Evergreen USA RRG, Inc
- Company type: Risk Retention Group
- Industry: Campground, RV Park and Resort Insurance
- Founded: 1989
- Headquarters: Burlington, Vermont, United States
- Products: Casualty Insurance
- Services: liability (business insurance); auto insurance; trailer spotting coverage; directors and officers liability insurance; garage liability;
- Website: www.evergreenusarrg.com

= Evergreen USA RRG =

Liability insurance company

Evergreen USA RRG, Inc. is a liability insurance company that offered liability insurance to privately owned campgrounds, RV parks, resorts, and paddlesport operations throughout the United States.

Privately owned campgrounds are often members of organizations such as ARVC (Association for RV Parks and Campgrounds), Kampgrounds of America, Yogi, and Coast to Coast.

Coverages included general liability (business insurance), auto insurance, trailer spotting coverage, directors and officers liability insurance and garage liability.

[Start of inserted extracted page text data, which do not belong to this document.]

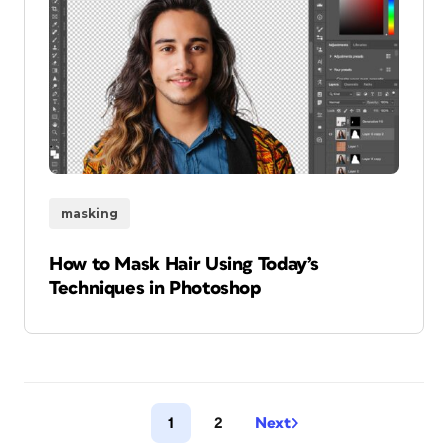
masking
How to Mask Hair Using Today’s
Techniques in Photoshop
1
2
Next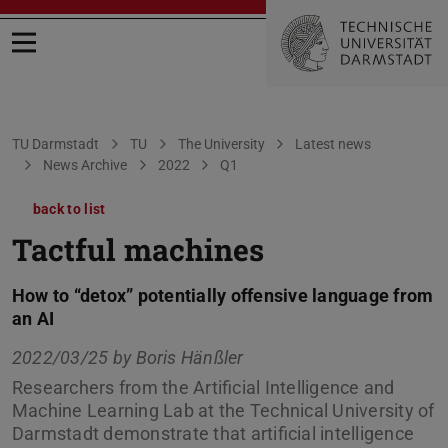
Open menu
You are here:
TU Darmstadt
TU
The University
Latest news
News Archive
2022
Q1
back to list
Tactful machines
How to “detox” potentially offensive language from
an AI
2022/03/25 by
Boris Hänßler
Researchers from the Artificial Intelligence and
Machine Learning Lab at the Technical University of
Darmstadt demonstrate that artificial intelligence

Evergreen was formed under the Federal Liability Risk Retention Act of 1986 and is a risk retention group.

Currently Evergreen is in run-off and is no longer writing insurance policies and is only handling claims that have incurred on policies which it wrote.

Effective July 15, 2015 Evergreen USA Risk Retention Group Inc. (Evergreen USA) ceased writing new policies and ceased renewing existing policies, the company said in a written announcement. Evergreen will continue to honor all policies in effect until they expire.

==History==
Richard "Dick" Hartford founded Evergreen USA because it was nearly impossible for campgrounds, RV parks and resorts to find insurance, in the aftermath of the insurance crisis of 1985. The unavailability of insurance coupled with the high cost of premiums charged by the companies caused serious financial problems for the camping industry.

In 1989 Evergreen was chartered in Arizona but in 1995 redomesticated to Vermont.

In 1989, with investments from 100 privately owned campgrounds and RV parks, Evergreen USA was formed to guarantee insurance would be available to campground and RV park owners regardless of market conditions. Licensed by the State of Vermont, Evergreen USA is able to provide insurance coverage to campgrounds and RV parks nationwide under the Federal Risk Retention Act.

“By showing the insurance world that campgrounds could be a good risk, (Evergreen USA) face(d) stiff competition from extremely large companies with the resources to beat (their) rates and provide incentives (they couldn't) always match,” said Lucas Hartford, Evergreen USA president. As a result, the Evergreen USA board of directors voted to strike a deal with Leavitt Recreation and Hospitality Insurance to provide renewal options to replace the Evergreen USA coverage when it expires, Evergreen said in its written announcement. Three account executives who previously worked at Evergreen USA have joined Leavitt Rec. Evergreen USA competed for years with Leavitt Rec."

Evergreen founder Dick Hartford died last year (2018).